Nel saggio Il lavoro culturale”, Luciano Bianciardi fa dire al protagonista che la cultura non ha senso se non ci aiuta a capire gli altri, a soccorrere gli altri ed evitare il male. Ciò ti sembra ancora possibile nel tempo dell’io, del faccio tutto da solo?«Certo, condivido. Non mi ha mai interessato la cultura esibita, fine a sé stessa, ma l’ho sempre intesa come strumento per risolvere i conflitti a qualsiasi livello, da quello personale fino alle relazioni tra le diverse comunità. Quindi ben vengano tutte quelle attività artistiche ed educative che ci portino ad approfondire la conoscenza di culture diverse e di altre sensibilità. Capire e soccorrere l’altro per me non solo è possibile ma necessario: la società dell’io è un ossimoro, un futuro sterile da evitare. Vorrei però fare una riflessione su quanto ancora sia fondamentale “capire noi stessi”, prima di capire gli altri. A questo dedicherei oggi il primo compito della cultura: darci gli strumenti per comprendere come funzioniamo in rapporto agli altri, quali sono le nostre debolezze e le nostre forze, quali sono gli schermi dietro i quali ci rifugiamo.
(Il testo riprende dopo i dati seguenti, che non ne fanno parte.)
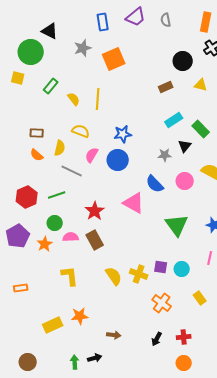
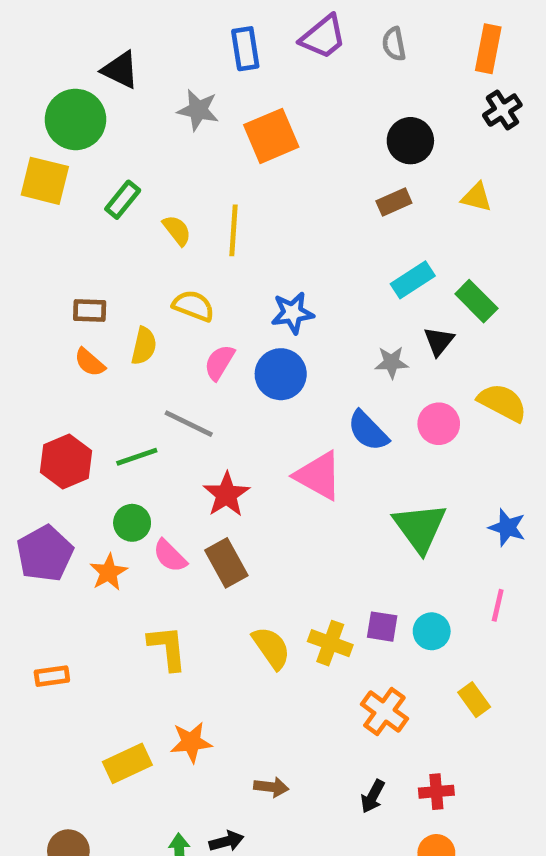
gray star: (83, 48) -> (198, 110), turned 30
black circle: (183, 61) -> (410, 141), moved
yellow square: (18, 78) -> (45, 181), size x1.5
gray line: (72, 171) -> (189, 424), moved
pink semicircle: (71, 237) -> (170, 556), turned -133

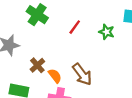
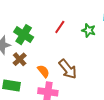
green cross: (37, 15) -> (24, 35), moved
brown cross: (37, 65) -> (20, 59), moved

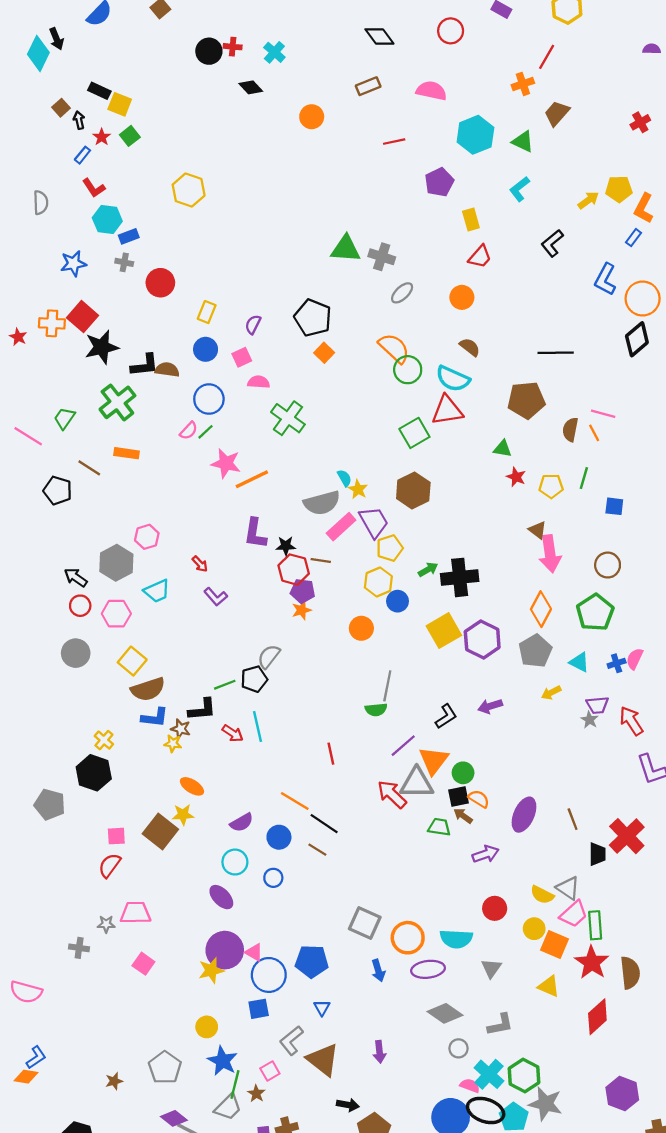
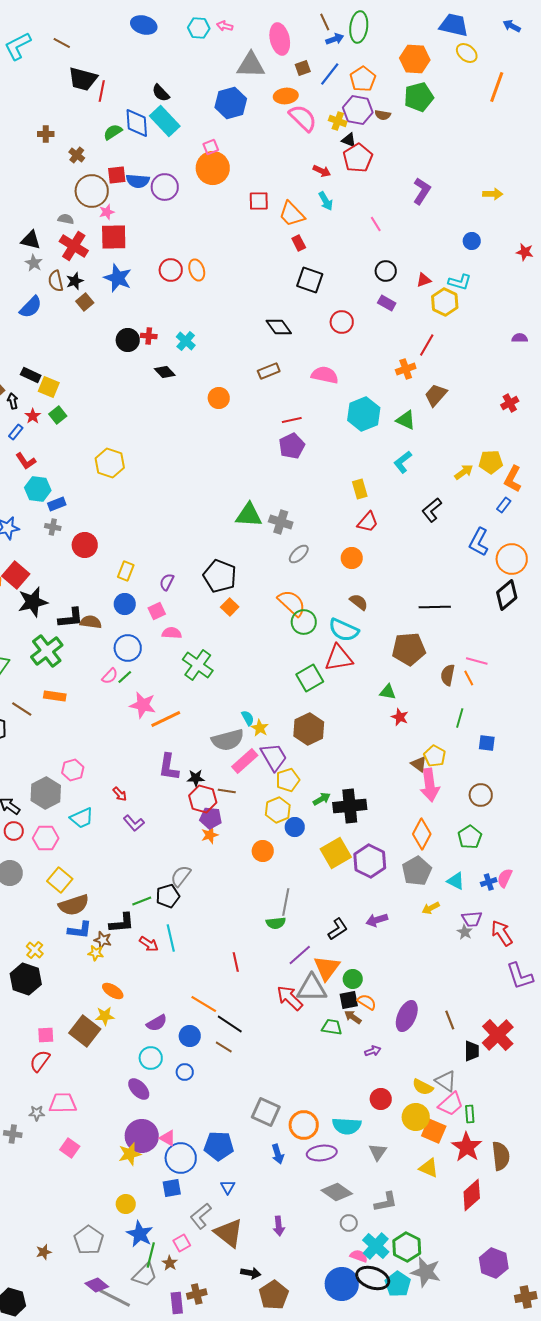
purple pentagon: (439, 182) -> (292, 446), moved
yellow pentagon: (551, 486) -> (435, 756), moved, turned 30
green pentagon: (595, 612) -> (470, 837), size x0.7
purple arrow: (486, 854) -> (373, 1051), size x0.7
green rectangle: (595, 925) -> (470, 1114), size x0.7
yellow circle: (534, 929) -> (416, 1117), size x1.4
In sostanza la cultura ha il compito di aprire il nostro sguardo su quanto siamo stati resi deboli e sperduti dall’esaltazione dell’individualismo. Attraverso proposte educative  che coniughino cultura ed arte, ognuno di noi deve scegliere i percorsi interiori che portino alla costruzione di una comunità dove l’equilibrio tra le differenze sia fondato sulla profonda consapevolezza che non possiamo fare a meno gli uni degli altri, un equilibrio fondato sul rispetto per il lavoro, dal più umile al più complesso, un equilibrio per sua natura dinamico, perché la comunità umana è sempre in evoluzione e perché ad ogni essere umano che nasce sia data la possibilità di percorrere la vita con pari diritti».